In the above-described embodiment, the telemeter system having the temperature sensor has been described as an example, but the present invention is not limited to this and can be applied to all one-way communication for performing random access. Also, when applied to a telemeter system, it is not limited to measurement of road surface temperature.

[0031]

As is apparent from the above description, according to the present invention, by using the pseudo noise code code for the processing timing of the transmission / reception data, random access is possible and total communication within a fixed communication time limit.

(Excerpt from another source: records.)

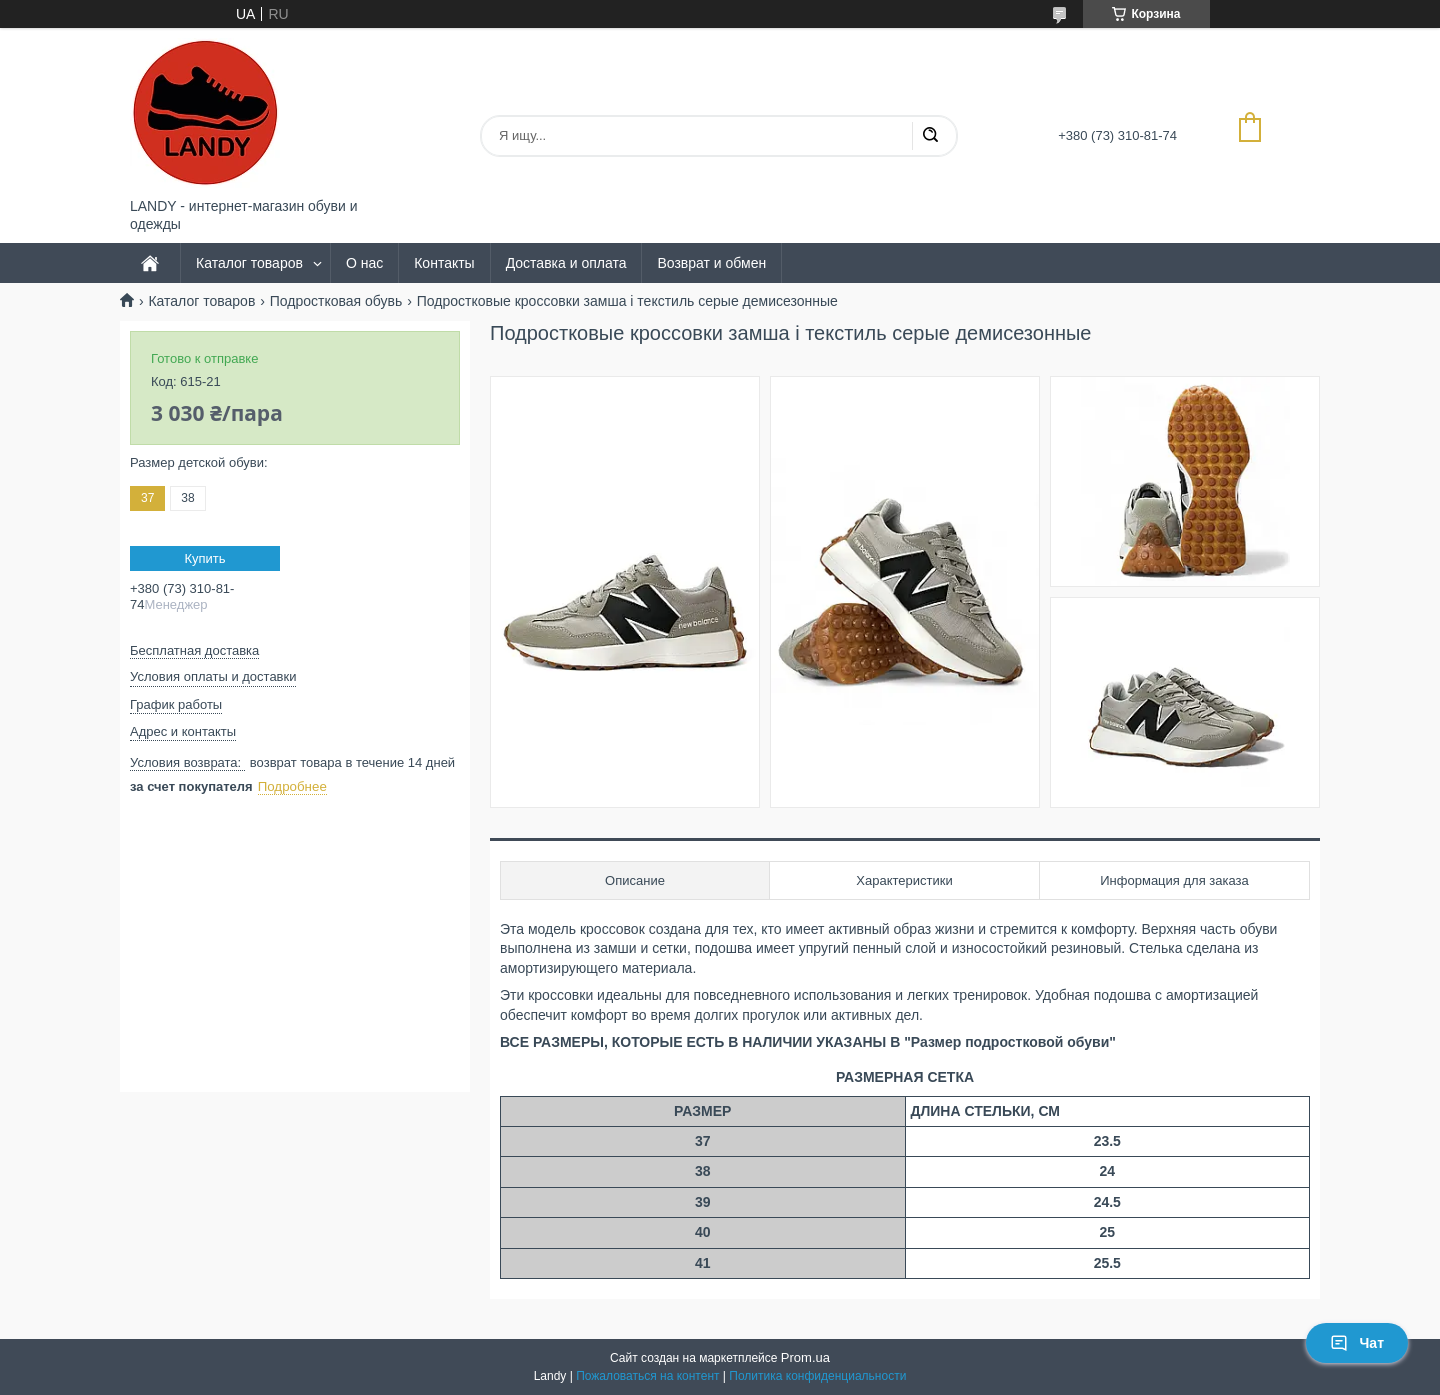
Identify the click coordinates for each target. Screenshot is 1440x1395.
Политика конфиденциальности (817, 1376)
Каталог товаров (249, 263)
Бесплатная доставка (194, 650)
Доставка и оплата (566, 263)
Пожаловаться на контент (647, 1376)
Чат (1357, 1343)
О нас (364, 263)
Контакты (444, 263)
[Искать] (930, 136)
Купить (204, 558)
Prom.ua (805, 1357)
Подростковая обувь (336, 301)
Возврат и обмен (711, 263)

A communication system whose time can be easily set can be obtained.

[Brief description of drawings]

FIG. 1 is a block diagram showing a main configuration of a transmission device and a reception device in a communication system of this embodiment.

FIG. 2 is a diagram showing an example of assigning a pseudo noise code to four slave stations.

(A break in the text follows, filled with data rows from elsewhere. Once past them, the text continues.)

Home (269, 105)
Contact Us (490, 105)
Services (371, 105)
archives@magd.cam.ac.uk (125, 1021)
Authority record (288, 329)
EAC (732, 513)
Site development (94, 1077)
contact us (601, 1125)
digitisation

FIG. 3 is a timing chart showing a relationship between a pseudo noise code code and transmission timing.

FIG. 4 is a diagram showing the number of collisions when transmission is performed by ten transmitters.

FIG. 5 is a diagram showing a specific example of a conventional telemeter system.

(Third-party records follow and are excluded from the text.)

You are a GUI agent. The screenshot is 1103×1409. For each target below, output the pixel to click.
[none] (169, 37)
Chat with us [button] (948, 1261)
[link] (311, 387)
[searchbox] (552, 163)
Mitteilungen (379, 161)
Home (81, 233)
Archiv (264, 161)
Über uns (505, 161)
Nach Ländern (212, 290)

FIG. 6 is a diagram showing a transmission interval of transmission data transmitted from a road surface temperature telemeter transmitter.

FIG. 7 is a block diagram showing a main configuration of a road surface temperature telemeter transmitter.

[Explanation of symbols]

 DESCRIPTION OF SYMBOLS 1 communication system 1S transmitter (slave station) 1R receiver (master station) 2 sensor section 3 data conversion section 4 pseudo noise generation section 5 timing determination section 6 data transmission section 7 time prediction section 8 pseudo noise generation section 9 data reception section 11 Telemeter System 12 Road Surface Temperature Telemeter Transmitter 13 Road Surface Temperature Telemeter Receiver 14 Temperature Sensor 15 Controller 16 Random Number Generator 17 Transmitter 18 Antenna

Claims (5)

[Claims] 1. A transmission device for converting desired transmission data to be transmitted into a high frequency signal and transmitting the high frequency signal, wherein the pseudo noise generation unit generates a pseudo noise code code, and the pseudo noise generation unit generates the pseudo noise generation code. A timing determining unit that determines a transmission timing of the transmission data in synchronization with a pseudo-noise code, and a data transmitting unit that transmits data a predetermined number of times within a fixed time based on the timing determined by the timing determining unit. A transmitting device comprising: 2. The transmission according to claim 1, further comprising: a sensor unit that acquires desired external information; and a data conversion unit that converts the external information acquired by the sensor unit into transmission data. apparatus. 3. A receiver for receiving transmission data transmitted from a plurality of transmitters, wherein the pseudo noise generator generates a pseudo noise code code corresponding to each of the plurality of transmitters, and the pseudo noise generator. And a data receiving unit that receives the transmission data in synchronization with the pseudo noise code generated by the noise generating unit. 4. A receiving device for receiving transmission data, which is transmitted from a plurality of transmitting devices and includes at least time information indicating a next transmission time, and pseudo noise corresponding to each of the plurality of transmitting devices. Pseudo noise generating section for generating a code code, and a time predicting section for predicting a transmission time of the transmission data based on time information included in the pseudo noise code code and the transmission data generated by the pseudo noise generating section. And a data receiving unit that receives the transmission data in synchronization with the pseudo noise code code generated by the pseudo noise generating unit at the time predicted by the time predicting unit, . 5. A plurality of slave stations are configured by providing a plurality of transmitters according to claim 1 or 2, and the receiver according to claim 3 or 4 is configured as a master station for the slave stations. Communication system.